• _Source material_
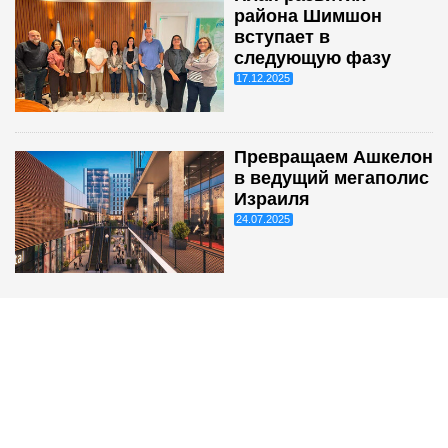
района Шимшон
вступает в
следующую фазу
17.12.2025
Превращаем Ашкелон
в ведущий мегаполис
Израиля
24.07.2025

• _Your goal_
Everything but the pictures is needed: copy the data above exactly.

• _Answer to the problem_
района Шимшон
вступает в
следующую фазу
17.12.2025
Превращаем Ашкелон
в ведущий мегаполис
Израиля
24.07.2025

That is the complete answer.